## [WHAT YOU NEED TO DO]
Identify each line in the records below that contains the word "Horn", and copy it.

[Opening INPUT MATERIAL section]

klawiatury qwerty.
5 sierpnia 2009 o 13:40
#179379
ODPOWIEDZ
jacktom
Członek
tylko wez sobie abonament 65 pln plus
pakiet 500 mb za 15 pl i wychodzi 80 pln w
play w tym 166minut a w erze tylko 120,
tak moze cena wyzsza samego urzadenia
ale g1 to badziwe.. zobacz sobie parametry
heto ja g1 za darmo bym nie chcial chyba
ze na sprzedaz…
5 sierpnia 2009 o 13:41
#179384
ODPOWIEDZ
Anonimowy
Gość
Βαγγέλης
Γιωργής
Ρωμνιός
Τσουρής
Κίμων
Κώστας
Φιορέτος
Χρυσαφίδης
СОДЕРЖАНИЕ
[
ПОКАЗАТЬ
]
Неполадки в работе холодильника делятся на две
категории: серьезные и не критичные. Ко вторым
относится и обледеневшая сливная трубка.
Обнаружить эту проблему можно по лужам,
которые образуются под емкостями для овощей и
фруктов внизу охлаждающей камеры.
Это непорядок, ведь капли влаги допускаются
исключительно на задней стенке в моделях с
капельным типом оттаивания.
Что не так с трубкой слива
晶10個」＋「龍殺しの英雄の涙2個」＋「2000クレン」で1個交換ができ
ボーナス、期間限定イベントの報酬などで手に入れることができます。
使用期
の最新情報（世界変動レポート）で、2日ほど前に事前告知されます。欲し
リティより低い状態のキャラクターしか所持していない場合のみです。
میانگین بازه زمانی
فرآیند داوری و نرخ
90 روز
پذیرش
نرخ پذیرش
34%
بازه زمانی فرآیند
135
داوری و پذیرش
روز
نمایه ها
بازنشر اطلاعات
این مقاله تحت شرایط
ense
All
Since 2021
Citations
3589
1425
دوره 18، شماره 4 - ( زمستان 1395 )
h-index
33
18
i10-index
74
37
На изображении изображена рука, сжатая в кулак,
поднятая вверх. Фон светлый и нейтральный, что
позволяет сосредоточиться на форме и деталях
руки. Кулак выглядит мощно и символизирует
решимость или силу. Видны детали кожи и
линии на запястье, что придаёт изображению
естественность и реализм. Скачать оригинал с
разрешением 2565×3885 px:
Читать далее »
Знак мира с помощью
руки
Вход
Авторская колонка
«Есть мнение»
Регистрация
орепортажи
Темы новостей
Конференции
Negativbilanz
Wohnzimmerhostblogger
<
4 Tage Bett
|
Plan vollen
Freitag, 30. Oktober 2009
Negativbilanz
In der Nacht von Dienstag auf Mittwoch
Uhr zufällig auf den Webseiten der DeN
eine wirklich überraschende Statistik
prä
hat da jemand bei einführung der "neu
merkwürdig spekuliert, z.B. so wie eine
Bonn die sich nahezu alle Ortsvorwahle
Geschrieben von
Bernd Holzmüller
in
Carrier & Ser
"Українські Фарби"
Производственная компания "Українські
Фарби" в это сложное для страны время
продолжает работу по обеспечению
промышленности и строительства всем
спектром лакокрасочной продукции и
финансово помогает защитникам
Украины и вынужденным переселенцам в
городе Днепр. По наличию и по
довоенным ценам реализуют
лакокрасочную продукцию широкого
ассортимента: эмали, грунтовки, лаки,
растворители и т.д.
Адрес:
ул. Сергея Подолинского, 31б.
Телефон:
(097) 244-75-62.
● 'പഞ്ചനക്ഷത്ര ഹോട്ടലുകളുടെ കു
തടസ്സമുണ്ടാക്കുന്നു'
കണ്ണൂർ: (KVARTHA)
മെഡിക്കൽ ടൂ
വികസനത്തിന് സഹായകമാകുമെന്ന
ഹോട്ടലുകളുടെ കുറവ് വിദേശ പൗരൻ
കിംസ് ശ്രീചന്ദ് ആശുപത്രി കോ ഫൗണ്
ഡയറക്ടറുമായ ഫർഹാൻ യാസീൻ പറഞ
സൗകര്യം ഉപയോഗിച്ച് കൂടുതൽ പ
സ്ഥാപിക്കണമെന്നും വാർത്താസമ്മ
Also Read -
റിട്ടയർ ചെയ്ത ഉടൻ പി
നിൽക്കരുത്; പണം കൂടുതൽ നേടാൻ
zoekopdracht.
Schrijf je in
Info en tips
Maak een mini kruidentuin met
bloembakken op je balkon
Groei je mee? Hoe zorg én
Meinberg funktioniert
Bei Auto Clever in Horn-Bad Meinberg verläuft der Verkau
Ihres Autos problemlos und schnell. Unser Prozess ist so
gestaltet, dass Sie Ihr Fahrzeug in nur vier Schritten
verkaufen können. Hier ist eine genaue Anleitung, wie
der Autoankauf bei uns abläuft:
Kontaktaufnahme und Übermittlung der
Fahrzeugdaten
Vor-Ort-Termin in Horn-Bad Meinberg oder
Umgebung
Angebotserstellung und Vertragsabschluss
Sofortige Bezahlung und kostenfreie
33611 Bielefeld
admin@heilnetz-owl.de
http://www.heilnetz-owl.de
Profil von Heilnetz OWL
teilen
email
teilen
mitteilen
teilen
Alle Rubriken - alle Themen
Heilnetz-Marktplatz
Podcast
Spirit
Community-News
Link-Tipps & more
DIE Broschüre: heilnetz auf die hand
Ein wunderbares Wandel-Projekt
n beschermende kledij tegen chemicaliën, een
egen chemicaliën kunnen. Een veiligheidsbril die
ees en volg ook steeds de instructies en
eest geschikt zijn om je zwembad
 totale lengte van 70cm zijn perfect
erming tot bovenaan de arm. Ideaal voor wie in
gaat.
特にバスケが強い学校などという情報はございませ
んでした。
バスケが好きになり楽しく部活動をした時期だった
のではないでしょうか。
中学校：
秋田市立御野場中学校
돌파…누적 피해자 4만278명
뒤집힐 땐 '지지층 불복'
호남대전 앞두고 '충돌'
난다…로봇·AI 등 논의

[Closing INPUT MATERIAL section]

## [THE COMPLETED TASK]
Bei Auto Clever in Horn-Bad Meinberg verläuft der Verkau
Vor-Ort-Termin in Horn-Bad Meinberg oder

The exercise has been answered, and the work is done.